The Northern Ireland Troubles (Legacy and Reconciliation) Bill is set to receive Royal Assent and become law in the UK after concluding its Parliamentary passage on Tuesday. Despite being set to complete the final step before becoming an act of Parliament, the bill has received widespread criticism for its content.
The Northern Ireland Troubles Bill completed its first reading in Parliament in May 2022 and has moved back and forth between the houses for the last year. On Tuesday, the bill returned to the House of Lords for the second time for consideration of Commons amendments. With both houses now agreeing on the text, it is set to become law. The bill intends to “address the legacy of the Northern Ireland Troubles and promote reconciliation.” It tries to achieve this goal by creating an Independent Commission for Reconciliation and Information Recovery, which will limit criminal investigations, legal proceedings, inquests and police complaints into events that happened during the Troubles.

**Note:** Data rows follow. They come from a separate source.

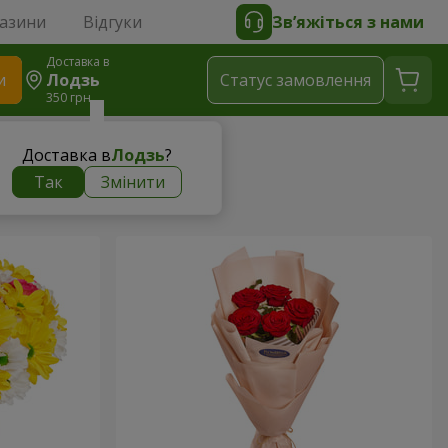
газини
Відгуки
Зв’яжіться з нами
Доставка в
и
Лодзь
Статус замовлення
350 грн
Доставка в
Лодзь
?
Так
Змінити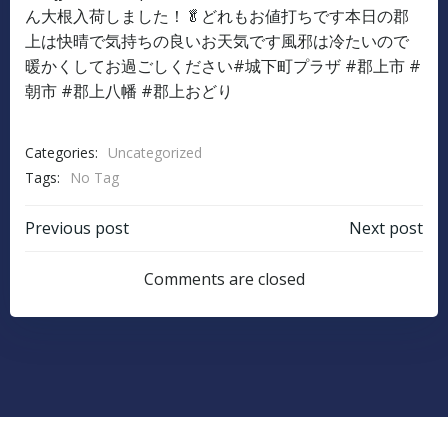
Categories:
Uncategorized
Tags:
No Tag
Post
Post
Previous post
Next post
navigation
navigation
Comments are closed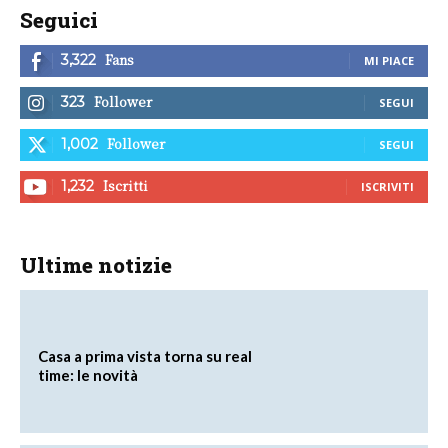
Seguici
Fans
3,322
MI PIACE
Follower
323
SEGUI
Follower
1,002
SEGUI
Iscritti
1,232
ISCRIVITI
Ultime notizie
Casa a prima vista torna su real
time: le novità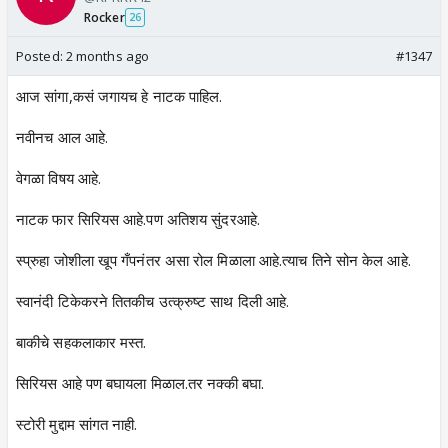
Rocker
26
Posted:
2 months ago
#1347
आज सांगा,कसं जगायच हे नाटक पाहिल.
नवीनच आल आहे.
वेगळा विषय आहे.
नाटक फार सिरियस आहे.पण अतिशय सुंदरआहे.
स्प्रुहा जोशीला खूप गँपनंतर असा रोल मिळाला आहे.त्याच तिने सोन केल आहे.
स्वानंदी टिकेकरने तितकीच उत्क्रुष्ट साथ दिली आहे.
बाकीचे सहकलाकार मस्त.
सिरियस आहे पण बघायला मिळाल.तर नक्की बघा.
स्टोरी मुद्दाम सांगत नाही.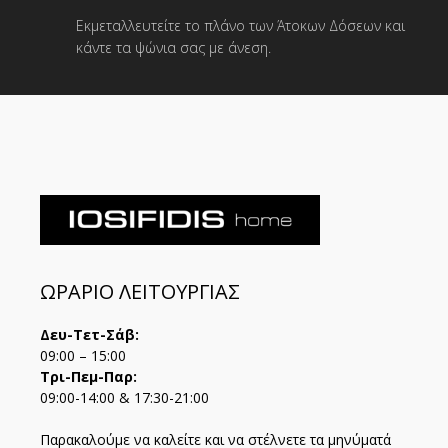
Εκμεταλλευτείτε το πλάνο των Άτοκων Δόσεων και
κάντε τα ψώνια σας με άνεση.
ΩΡΑΡΙΟ ΛΕΙΤΟΥΡΓΙΑΣ
Δευ-Τετ-Σάβ:
09:00 – 15:00
Τρι-Πεμ-Παρ:
09:00-14:00 & 17:30-21:00
Παρακαλούμε να καλείτε και να στέλνετε τα μηνύματά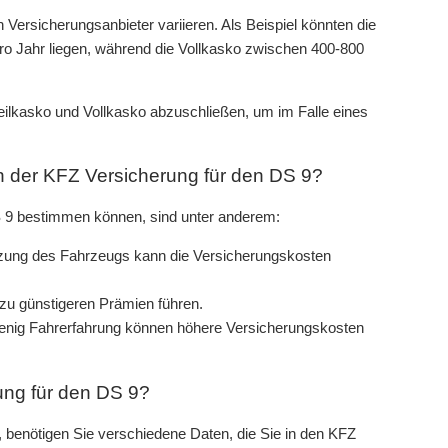
 Versicherungsanbieter variieren. Als Beispiel könnten die
pro Jahr liegen, während die Vollkasko zwischen 400-800
eilkasko und Vollkasko abzuschließen, um im Falle eines
n der KFZ Versicherung für den DS 9?
S 9 bestimmen können, sind unter anderem:
zung des Fahrzeugs kann die Versicherungskosten
u günstigeren Prämien führen.
enig Fahrerfahrung können höhere Versicherungskosten
ung für den DS 9?
 benötigen Sie verschiedene Daten, die Sie in den KFZ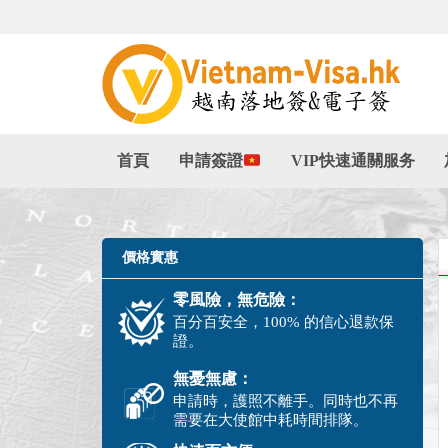
首頁
申請簽證
VIP快速通關服务
價格實惠
零風險，無危險：
百分百安全，100% 的信心退款保
證。
無憂無慮：
申請時，護照不離手。同時也不再
需要在大使館中耗時間排隊。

It also extends the prisoner release scheme.
Multiple groups and individuals have expressed their concern over the bill, including the UN. In a statement issued via social media, the UN Human Rights Office stated that they “deeply regret the passage” of the bill as it “violates the UK’s international human rights obligations.” They urged the UK government to reconsider the bill and change its focus to victims’ rights. UN High Commissioner for Human Rights, Volker Türk stated, “Respect for rights of victims, survivors, and their families to truth, justice, reparation and guarantees of non-recurrence is essential for reconciliation. Their rights must be placed at the heart of all attempts to address the legacy of the Troubles.”
The date for Royal Assent is yet to be decided.